__GOAL OF THE EXERCISE__
Read the data, and whenever a line holds the word "Somewhat", report that line.
[[ PROVIDED INFORMATION, beginning ]]
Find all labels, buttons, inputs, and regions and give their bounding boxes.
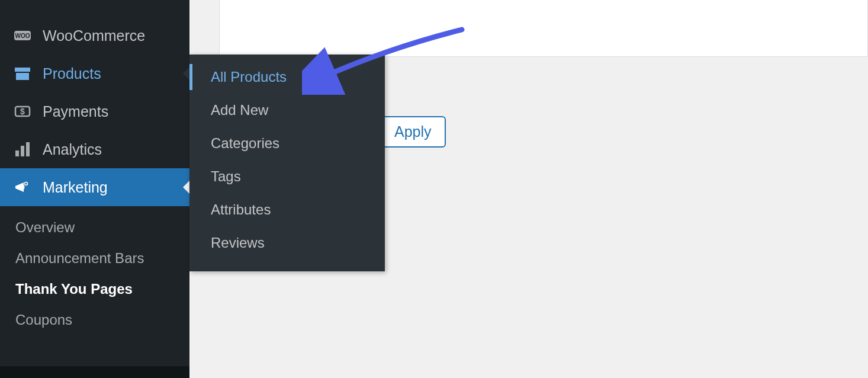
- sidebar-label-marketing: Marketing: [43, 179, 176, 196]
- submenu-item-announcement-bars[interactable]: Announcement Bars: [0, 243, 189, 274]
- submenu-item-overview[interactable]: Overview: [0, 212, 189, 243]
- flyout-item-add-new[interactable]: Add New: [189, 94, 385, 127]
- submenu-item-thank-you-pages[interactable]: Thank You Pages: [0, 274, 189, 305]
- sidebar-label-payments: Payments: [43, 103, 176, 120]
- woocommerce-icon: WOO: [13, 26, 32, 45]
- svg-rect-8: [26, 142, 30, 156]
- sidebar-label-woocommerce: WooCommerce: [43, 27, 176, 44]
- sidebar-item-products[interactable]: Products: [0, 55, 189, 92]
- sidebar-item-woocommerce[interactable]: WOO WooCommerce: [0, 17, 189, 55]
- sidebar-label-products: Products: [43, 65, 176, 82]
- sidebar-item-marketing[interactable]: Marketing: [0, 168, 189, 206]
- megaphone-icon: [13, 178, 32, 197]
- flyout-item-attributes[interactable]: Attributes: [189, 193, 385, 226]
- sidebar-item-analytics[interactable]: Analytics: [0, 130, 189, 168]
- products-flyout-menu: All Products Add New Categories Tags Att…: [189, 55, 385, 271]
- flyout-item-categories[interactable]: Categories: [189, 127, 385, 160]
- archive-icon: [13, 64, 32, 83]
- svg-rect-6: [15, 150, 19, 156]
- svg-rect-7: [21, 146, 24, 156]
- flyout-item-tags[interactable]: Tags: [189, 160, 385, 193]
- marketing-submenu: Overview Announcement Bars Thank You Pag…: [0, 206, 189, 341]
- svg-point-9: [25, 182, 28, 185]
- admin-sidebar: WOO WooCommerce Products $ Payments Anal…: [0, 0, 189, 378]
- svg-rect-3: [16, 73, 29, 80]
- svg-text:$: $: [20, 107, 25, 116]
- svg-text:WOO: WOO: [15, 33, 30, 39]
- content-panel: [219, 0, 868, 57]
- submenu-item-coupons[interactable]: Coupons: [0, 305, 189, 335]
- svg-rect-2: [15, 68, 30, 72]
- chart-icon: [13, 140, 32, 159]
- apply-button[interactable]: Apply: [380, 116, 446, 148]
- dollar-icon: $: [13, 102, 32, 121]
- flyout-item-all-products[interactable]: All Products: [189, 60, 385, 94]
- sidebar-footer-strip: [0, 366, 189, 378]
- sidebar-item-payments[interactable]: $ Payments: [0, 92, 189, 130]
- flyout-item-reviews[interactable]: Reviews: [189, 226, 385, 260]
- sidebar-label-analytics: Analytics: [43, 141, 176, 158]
[[ PROVIDED INFORMATION, end ]]
[[ PROVIDED INFORMATION, beginning ]]
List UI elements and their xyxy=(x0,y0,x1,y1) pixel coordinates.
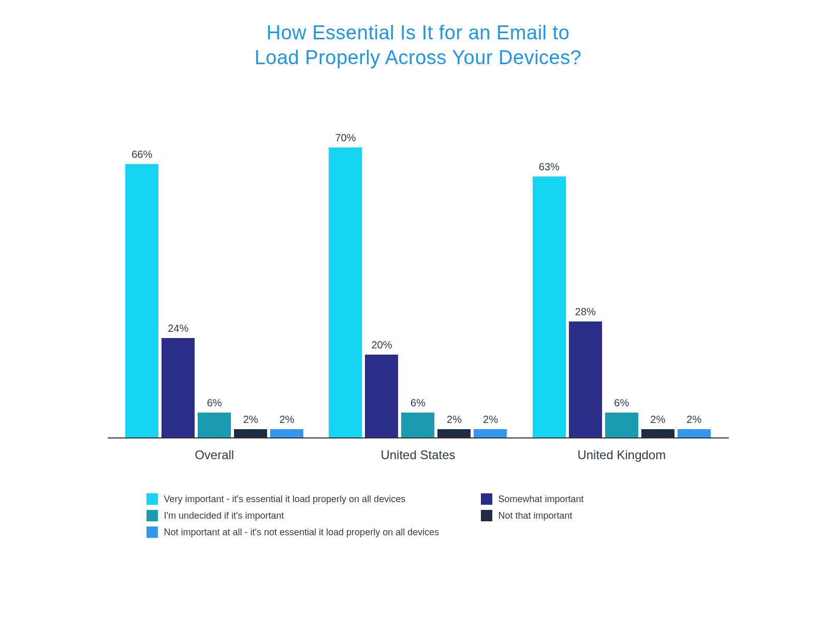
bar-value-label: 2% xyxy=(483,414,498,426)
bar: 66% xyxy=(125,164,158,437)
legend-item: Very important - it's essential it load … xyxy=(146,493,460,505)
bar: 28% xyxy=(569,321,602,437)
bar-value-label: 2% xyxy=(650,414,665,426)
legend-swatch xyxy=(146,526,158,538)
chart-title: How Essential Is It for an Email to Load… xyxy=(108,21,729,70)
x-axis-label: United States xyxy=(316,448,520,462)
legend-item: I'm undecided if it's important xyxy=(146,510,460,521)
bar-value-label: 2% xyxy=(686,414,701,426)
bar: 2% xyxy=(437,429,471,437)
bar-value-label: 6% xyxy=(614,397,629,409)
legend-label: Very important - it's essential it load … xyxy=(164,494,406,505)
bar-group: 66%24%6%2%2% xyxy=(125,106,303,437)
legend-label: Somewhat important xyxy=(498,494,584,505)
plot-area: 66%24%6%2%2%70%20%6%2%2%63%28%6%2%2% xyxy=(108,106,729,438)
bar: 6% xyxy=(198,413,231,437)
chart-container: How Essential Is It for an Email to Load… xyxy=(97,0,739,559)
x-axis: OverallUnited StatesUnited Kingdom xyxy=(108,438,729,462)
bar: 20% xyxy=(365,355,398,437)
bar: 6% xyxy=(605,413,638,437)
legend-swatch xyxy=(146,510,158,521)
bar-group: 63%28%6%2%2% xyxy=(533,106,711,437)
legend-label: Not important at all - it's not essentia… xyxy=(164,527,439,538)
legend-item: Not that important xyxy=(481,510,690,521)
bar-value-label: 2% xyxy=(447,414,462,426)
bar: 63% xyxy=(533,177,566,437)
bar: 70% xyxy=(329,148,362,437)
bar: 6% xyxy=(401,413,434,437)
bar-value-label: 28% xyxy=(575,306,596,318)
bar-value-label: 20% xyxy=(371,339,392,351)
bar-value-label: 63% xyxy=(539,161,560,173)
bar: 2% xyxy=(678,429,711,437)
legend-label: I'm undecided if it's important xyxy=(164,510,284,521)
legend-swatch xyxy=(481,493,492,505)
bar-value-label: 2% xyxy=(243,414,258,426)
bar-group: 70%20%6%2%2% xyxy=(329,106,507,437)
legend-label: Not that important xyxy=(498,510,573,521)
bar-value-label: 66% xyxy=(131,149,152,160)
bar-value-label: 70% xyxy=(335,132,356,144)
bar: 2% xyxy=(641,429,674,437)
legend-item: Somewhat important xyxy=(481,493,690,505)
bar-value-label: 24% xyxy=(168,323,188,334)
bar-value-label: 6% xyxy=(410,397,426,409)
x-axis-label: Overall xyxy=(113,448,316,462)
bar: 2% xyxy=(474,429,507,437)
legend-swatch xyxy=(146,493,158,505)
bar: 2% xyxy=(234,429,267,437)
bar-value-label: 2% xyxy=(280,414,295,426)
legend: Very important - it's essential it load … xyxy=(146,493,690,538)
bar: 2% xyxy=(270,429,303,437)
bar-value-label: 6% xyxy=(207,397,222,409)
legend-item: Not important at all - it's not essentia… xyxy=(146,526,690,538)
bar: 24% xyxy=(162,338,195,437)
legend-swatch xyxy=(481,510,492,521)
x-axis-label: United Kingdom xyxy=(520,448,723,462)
[[ PROVIDED INFORMATION, end ]]
__ANSWER TO THIS EXERCISE__
legend-label: Somewhat important xyxy=(498,494,584,505)
legend-item: Somewhat important xyxy=(481,493,690,505)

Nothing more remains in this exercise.